In Robin v. Crowell, 55 Cal.App.5th 727, 270 Cal. Rptr.3d 25 (2020), a California Court of Appeal ruled that the holder of a first deed of trust that had judicially foreclosed on its real estate collateral, but which had failed to name a junior lienholder in its judicial foreclosure action, was time barred from trying to extinguish the junior lien in a subsequent quiet title action.  To read the full published decision, click here.

Facts

Steve and Marta Weinstein owned several vacant parcels of land that they hoped to develop.  Plaintiffs planne d to loan the Weinsteins $450,000 to be secured by one of the Weinsteins’ parcels.  Marta Weinstein represented to the plaintiffs that the parcel was unencumbered.  From reviewing a title report, the plaintiffs learned the parcel was actually encumbered by a deed of trust securing a 2004 promissory note for $250,000 in favor of Al Crowell.  Marta Weinstein represented that the Crowell deed of trust was a mistake and obtained a partial reconveyance of Crowell’s deed of trust to remove the lien from the parcel. Plaintiffs and the Weinsteins modified the promissory note to prohibit the Weinsteins from further encumbering the property.  Plaintiffs and the Weinsteins executed a promissory note and a deed of trust, and recorded the deed of trust against the parcel.  After plaintiffs funded the loan and without their knowledge, the Weinsteins and Crowell recorded a second deed of trust on the property, once again securing the 2004 Crowell note.

Plaintiffs’ note allowed them to accelerate the maturity date of the loan if a tentative subdivision map for the property was not approved by January 1, 2008.  Using that right, the due date of the note was accelerated to April 5, 2008, and the Weinsteins defaulted.  Plaintiff Cathleen Robin then filed a judicial foreclosure action under the deed of trust, but failed to name Crowell as a defendant.  Plaintiffs obtained a judgment in 2011, and an order for a sale of the property.  In 2014, plaintiffs purchased the property at a foreclosure sale for a credit bid of $150,000.
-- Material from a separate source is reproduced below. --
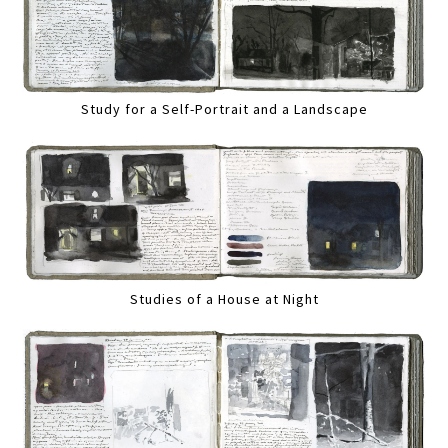
Study for a Self-Portrait and a Landscape
Studies of a House at Night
After the expiration of the Weinsteins’ one-year redemption period, plaintiffs tried selling the property to the owners of a neighboring property.  A title search at that time revealed Crowell’s deed of trust.  In June 2016, plaintiffs filed a quiet title action against Crowell.  Crowell answered, raising the statute of limitations as a defense, among others, and cross-complained for declaratory relief, seeking a declaration as to the extent to which the prior judicial foreclosure action affected him.

Following a trial, the court entered judgment in favor of plaintiffs and used its equitable powers to correct a mistake in the prior foreclosure action, making Crowell subject to the action.  The trial court granted Crowell a three-month redemption right, which it believed Crowell would have had if he had been included in the prior action.  If Crowell failed to redeem the property within those three months, plaintiffs would own the property free and clear of Crowell’s deed of trust.  Crowell appealed.

Reasoning

The Court of Appeal reversed.  The appellate court first noted the standard of review to be applied.  The use of a trial court’s equitable powers are reviewed under an abuse of discretion standard.  The abuse of discretion standard is deferential.  Findings of fact are reviewed for substantial evidence and the application of the facts to the law is reversible only if it is arbitrary and capricious.  Conclusions of law, however, are reviewed de novo.  And, the appellate court added, the determination of the statute of limitations applicable to a cause of action is a question of law reviewed de novo.

Crowell argued the statute of limitations for judicial foreclosure actions should either be four years under Code of Civil Procedure (CCP) section 337 or six years under Commercial Code section 3118, not the 60 year limitation the trial court used from CCP section 882.020.  Conversely, plaintiffs argued the trial court used the correct limitations period or, alternatively, the trial court should have used the three year limitations period applicable to mistakes from CCP section 338(d), based on the discovery of the cause of action, namely, when they actually learned that there was a junior of deed of trust which should have been included in the original action.  Since the plaintiffs first learned of the Crowell deed of trust after purchasing the property in 2014, they asserted their quiet title action filed in mid-2016 was timely under their three-year discovery rule for mistakes.  Crowell, on the other hand, contended that the statute of limitations expired by no later than April 5, 2014, two years before the case was filed.  Since the parties were arguing about the statute of limitations, the appellate court decided to review the matter de novo.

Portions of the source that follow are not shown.